Confuso? Tentarei explicar.
Em todos os evangelhos sinópticos, há a passagem que Jesus diz: “Se alguém quer vir após mim, negue-se a si mesmo, tome a sua cruz e siga-me” (Mt 16, 24; Mc 8, 34; Lc 9, 23). Especialmente no evangelho de Mateus, continua logo a seguir, dizendo que o Filho do Homem retribuirá a cada um de acordo com o seu comportamento.
Primeiro, obviamente, temos que entender o que é “tomar a cruz”. A crucificação tinha um processo e tinha um propósito. O propósito era condenar escravos, rebeldes, piratas e inimigos do estado e criminosos. Não precisamos saber tanto sobre a história da condenação por crucificação para entender isso. Em Lc 23, 39-43 vemos que dois outros foram crucificados ao lado de Jesus por serem ladrões, ou seja, cometeram um crime, de fato. A consequência por seu crime foi a crucificação. Mas por que não matá-los de outra maneira, ou prendê-los?

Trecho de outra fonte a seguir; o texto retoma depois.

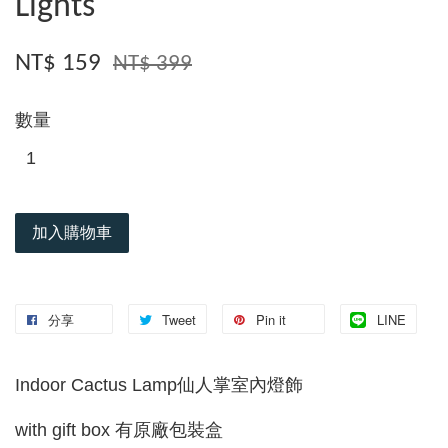
Lights
NT$ 159
NT$ 399
數量
加入購物車
分享
Tweet
Pin it
LINE
Indoor Cactus Lamp仙人掌室內燈飾
with gift box 有原廠包裝盒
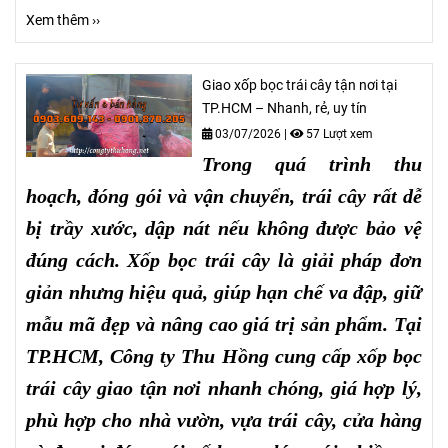
Xem thêm ››
Giao xốp bọc trái cây tận nơi tại
TP.HCM – Nhanh, rẻ, uy tín
03/07/2026
|
57 Lượt xem
Trong quá trình thu
hoạch, đóng gói và vận chuyển, trái cây rất dễ
bị trầy xước, dập nát nếu không được bảo vệ
đúng cách. Xốp bọc trái cây là giải pháp đơn
giản nhưng hiệu quả, giúp hạn chế va đập, giữ
mẫu mã đẹp và nâng cao giá trị sản phẩm. Tại
TP.HCM, Công ty Thu Hồng cung cấp xốp bọc
trái cây giao tận nơi nhanh chóng, giá hợp lý,
phù hợp cho nhà vườn, vựa trái cây, cửa hàng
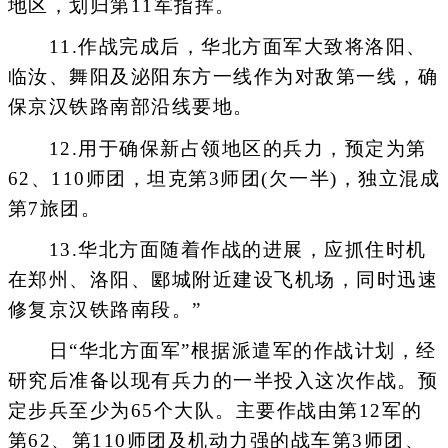
地区，划归第11军指挥。
11.作战完成后，华北方面军大致将洛阳、
临汝、舞阳及泌阳东方一线作为对敌第一线，确
保京汉铁路南部沿线要地。
12.用于确保新占领地区的兵力，预定为第
62、110师团，坦克第3师团(欠一半)，独立混成
第7旅团。
13.华北方面随着作战的进展，应抓住时机
在郑州、洛阳、郾城附近建设飞机场，同时迅速
修复京汉铁路南段。”
日“华北方面军”根据派遣军的作战计划，经
研究后准备以现有兵力的一半投入这次作战。预
定步兵至少为65个大队。主要作战由第12军的
第62、第110师团及机动力强的战车第3师团、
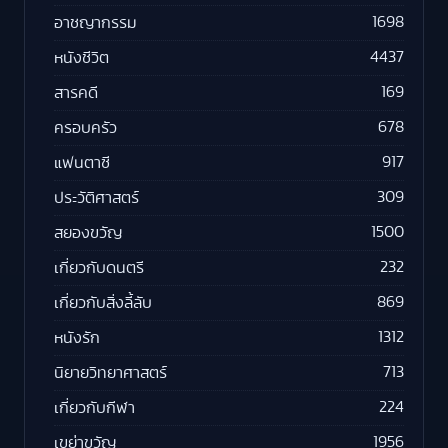
1698
อาชญากรรม
4437
หนังชีวิต
169
สารคดี
678
ครอบครัว
917
แฟนตาซี
309
ประวัติศาสตร์
1500
สยองขวัญ
232
เกี่ยวกับดนตรี
869
เกี่ยวกับสิ่งลี้ลับ
1312
หนังรัก
713
นิยายวิทยาศาสตร์
224
เกี่ยวกับกีฬา
1956
เขย่าขวัญ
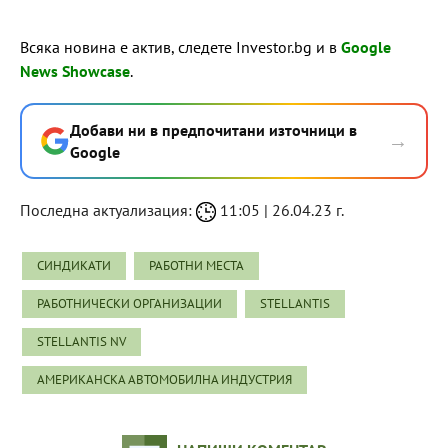
Всяка новина е актив, следете Investor.bg и в
Google
News Showcase
.
Добави ни в предпочитани източници в
→
Google
Последна актуализация:
11:05 | 26.04.23 г.
СИНДИКАТИ
РАБОТНИ МЕСТА
РАБОТНИЧЕСКИ ОРГАНИЗАЦИИ
STELLANTIS
STELLANTIS NV
АМЕРИКАНСКА АВТОМОБИЛНА ИНДУСТРИЯ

Porque, além do propósito da execução, a crucificação visava a humilhação do condenado e a dissuasão, ou seja, fazer com que os potenciais criminosos repensassem se iriam, de fato, cometer o crime que planejavam, visto que poderiam ser os próximos a estar naquela posição. Portanto, a consequência por cometer determinados crimes era a condenação por crucificação. Jesus foi exceção à regra. Ele foi condenado por uma pressão popular que fez com que Pilatos o condenasse com o intuito de contentar a multidão (Mc 15, 15; Jo 19, 8). Na esmagadora maioria das vezes, os condenados eram criminosos - vemos que Pilatos não queria condenar Jesus, pois não encontrava culpa nele (Lc 23,4; Lc 23, 14s; Lc 23, 22; Jo 18, 38; Jo 19, 6) e que sua mulher o via como inocente (Mt 27, 19).
No processo, poderia ocorrer, que a madeira usada para ser crucificado fosse levada pelo condenado.
Os cristãos, em sua maioria, se acham muito bonzinhos. Sempre acham que as cruzes que levam em suas vidas são provas de Deus ou tentações do inimigo para tirar-lhes do caminho do céu, enquanto, na verdade, na imensa maioria das vezes se trata da consequência NATURAL do pecado.
Ora, o que esperar de uma pessoa que não trata bem seu próprio corpo, templo do Espírito Santo, comendo alimentos açucarados, tomando refrigerante e sendo sedentário? Que essa pessoa tenha saúde? Ou desenvolva uma doença, dificuldade para se locomover, taxas descontrolada nos exames etc? A cruz de uma pessoa doente, no geral, é uma cruz injusta como a de Cristo, ou é uma consequência natural da displicência sobre o templo do Espírito Santo?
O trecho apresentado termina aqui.